Exercise prompt
Go to the line containing "いい！バターとか付けたらもったいない！" in the records below and print it and every following line exactly, on through the line containing "March 12, 2021", then stop.

━━━━━━━━━━

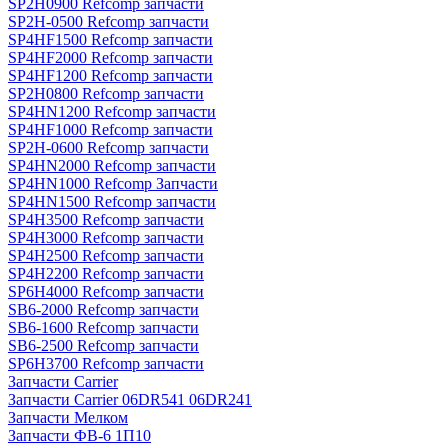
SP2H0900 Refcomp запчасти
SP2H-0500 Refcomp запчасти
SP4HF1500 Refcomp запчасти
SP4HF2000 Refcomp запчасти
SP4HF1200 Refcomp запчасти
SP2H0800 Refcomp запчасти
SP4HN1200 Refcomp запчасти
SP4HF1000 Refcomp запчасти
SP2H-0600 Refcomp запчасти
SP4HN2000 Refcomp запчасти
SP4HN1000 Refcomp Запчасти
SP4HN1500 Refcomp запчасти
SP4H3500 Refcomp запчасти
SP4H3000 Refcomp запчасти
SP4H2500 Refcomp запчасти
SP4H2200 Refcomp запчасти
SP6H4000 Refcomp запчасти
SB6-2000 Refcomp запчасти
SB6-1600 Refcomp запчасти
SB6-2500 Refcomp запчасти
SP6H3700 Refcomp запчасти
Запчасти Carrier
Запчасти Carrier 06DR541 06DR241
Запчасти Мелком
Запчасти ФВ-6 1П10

━━━━━━━━━━

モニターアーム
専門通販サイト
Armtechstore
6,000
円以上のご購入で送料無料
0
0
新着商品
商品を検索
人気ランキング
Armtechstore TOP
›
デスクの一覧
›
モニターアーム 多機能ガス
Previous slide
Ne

━━━━━━━━━━

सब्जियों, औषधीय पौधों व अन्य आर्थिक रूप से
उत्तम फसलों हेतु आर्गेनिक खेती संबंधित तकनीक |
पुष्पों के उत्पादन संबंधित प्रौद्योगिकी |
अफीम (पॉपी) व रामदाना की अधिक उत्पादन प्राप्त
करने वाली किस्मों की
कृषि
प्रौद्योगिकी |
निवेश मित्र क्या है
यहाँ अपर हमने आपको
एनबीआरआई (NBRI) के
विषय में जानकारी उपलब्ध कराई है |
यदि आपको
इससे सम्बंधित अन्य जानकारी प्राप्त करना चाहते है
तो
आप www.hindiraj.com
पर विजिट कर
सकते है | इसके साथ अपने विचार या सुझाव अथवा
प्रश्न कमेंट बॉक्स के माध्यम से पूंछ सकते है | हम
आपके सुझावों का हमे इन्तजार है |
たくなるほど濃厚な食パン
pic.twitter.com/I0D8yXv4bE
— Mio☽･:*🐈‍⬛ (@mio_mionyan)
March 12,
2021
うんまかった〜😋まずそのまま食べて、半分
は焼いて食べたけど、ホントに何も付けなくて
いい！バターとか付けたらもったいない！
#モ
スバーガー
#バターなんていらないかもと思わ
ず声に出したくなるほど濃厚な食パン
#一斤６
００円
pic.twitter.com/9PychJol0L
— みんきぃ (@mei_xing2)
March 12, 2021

━━━━━━━━━━

Result for this exercise
いい！バターとか付けたらもったいない！
#モ
スバーガー
#バターなんていらないかもと思わ
ず声に出したくなるほど濃厚な食パン
#一斤６
００円
pic.twitter.com/9PychJol0L
— みんきぃ (@mei_xing2)
March 12, 2021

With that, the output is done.